African Donkeys have something Chinese consumers want — so much so that the balance of trade in this new industry is getting out of sync. Africa is kicking back.
China, a world leader in donkey imports, needs an estimated 4 million donkeys annually to achieve a massive 5,000-tonne goal of production a traditional Chinese medicine known as ejiao. Currently, China can supply around 1.8 million donkeys, according to Xinhua.
From CNN. Story by Kieron Monks.
Gelatin produced from donkey hide is a key ingredient of one of China’s favorite traditional remedies, known as ejiao, which is used to treat a range of ailments from colds to insomnia.
But as the rising power shifts towards advanced industry and away from traditional agriculture, donkeys are in decline.

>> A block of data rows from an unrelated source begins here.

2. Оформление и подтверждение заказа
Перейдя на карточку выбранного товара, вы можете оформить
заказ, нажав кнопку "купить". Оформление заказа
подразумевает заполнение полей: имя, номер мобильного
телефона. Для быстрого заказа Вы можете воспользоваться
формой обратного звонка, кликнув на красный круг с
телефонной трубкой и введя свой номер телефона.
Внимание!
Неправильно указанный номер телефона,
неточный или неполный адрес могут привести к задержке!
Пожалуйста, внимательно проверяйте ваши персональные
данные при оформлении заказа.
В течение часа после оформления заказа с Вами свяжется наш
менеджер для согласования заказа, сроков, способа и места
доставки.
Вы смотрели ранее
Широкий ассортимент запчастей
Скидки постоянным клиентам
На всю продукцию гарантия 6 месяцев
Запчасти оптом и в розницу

State statistics show the population has fallen from 11 million to six million over the last 20 years.
China is now increasingly looking to Africa to boost its stocks, and imports donkeys from countries across the continent. But flourishing trade has hit several roadblocks.

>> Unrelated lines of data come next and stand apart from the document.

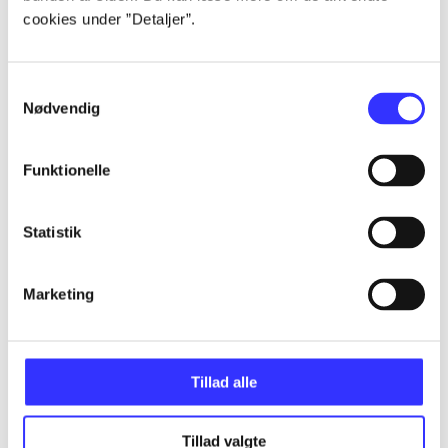
cookies under ”Detaljer”.
...
Samtykkevalg
Nødvendig
...
Funktionelle
...
Statistik
...
Marketing
...
Tillad alle
Tillad valgte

Niger recently became the latest African state to ban exports of donkeys, following a surge in sales to China. Government officials reported that 80,000 animals had been sold in the year to date, compared with 27,000 in 2015, and warned that the donkey population would be “decimated” on current trends.

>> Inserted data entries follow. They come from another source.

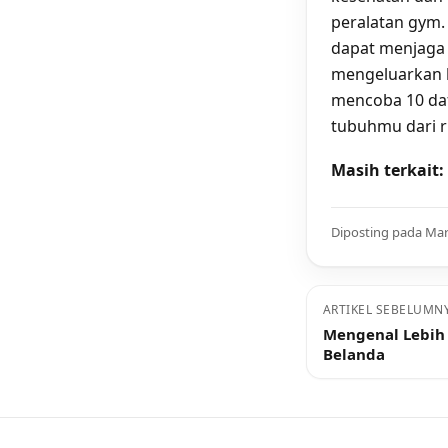
peralatan gym.
dapat menjaga
mengeluarkan b
mencoba 10 daf
tubuhmu dari 
Masih terkait:
Diposting pada Mar
ARTIKEL SEBELUMN
Mengenal Lebih 
Belanda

In August, Burkina Faso took the same step, after 45,000 donkeys were slaughtered in six months from a total population of 1.4 million.
In both cases, the value of donkeys soared and the fledgling industry delivered a valuable stream of foreign currency. But growth came at a cost.
Beyond the severe damage to donkey populations, the new industry caused environmental and economic problems.
The spread of abattoirs generated a backlash. In the Burkinabe village of Balole, local farmers reportedly attacked and closed a slaughterhouse in protest at blood and offal leaking into their water supplies.
The donkey boom also attracted farmers from other livestock trades, which suffered as a result, and were also affected by inflation.
“In Niger and Burkina Faso the rising value of donkey hide and meat created inflationary impact in other sectors,” says Dr. Emmanuel Igbinoba. “The price of other animals rose because of the donkey, not because there was demand for this animal, which caused imbalance in the economy.”
The exporting countries suffered from a lack of regulation, according to Eric Olander, co-founder of the China Africa Project and host of the China in Africa podcast.
“Just as with other livestock, raw materials and other natural resources, the scale of the demand from China is often so large that it can rapidly overwhelm the supply of any single resource,” he says. “Governments that trade with China … have an obligation to their people to regulate trade so it does not deplete any single resource to the point where it imposes burdens on their own people.”
China’s huge appetite for donkeys does create opportunities that exporters can benefit from with careful planning, says Igbinoba.
“There is steady demand for the gelatin,” he says. “If African countries can regulate well, with high-standard abattoirs, and train people how to rear these animals, the donkey can be an important source of income.”
Burkina has announced plans to regulate donkey sales, but will face competition from continental rivals willing to pick up the slack.
Major economies such as Kenya and South Africa are scaling up their facilities to meet Chinese demand, and a black market is also flourishing across the continent.
Chinese demand is expected to increase with a growing consumer class willing to spend on luxury goods such as ejiao.
The challenge for suppliers is to ensure the trade is a blessing rather than a curse.